§ **SUPPLIED ENTRIES**
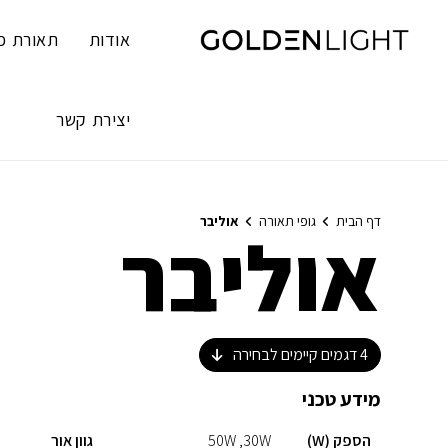
Ski
t
אודות
תאורת פ
conten
יצירת קשר
דף הבית
גופי תאורה
אוליבר
אוליבר
4
דגמים קיימים לבחירה
מידע טכני
הספק (W)
30W
50W
גוון אור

§ **EXERCISE OBJECTIVE**
Print the entries above word for word, without pictures.

§ **RESPONSE TO THIS TASK**
Ski
t
אודות
תאורת פ
conten
יצירת קשר
דף הבית
גופי תאורה
אוליבר
אוליבר
4
דגמים קיימים לבחירה
מידע טכני
הספק (W)
30W
50W
גוון אור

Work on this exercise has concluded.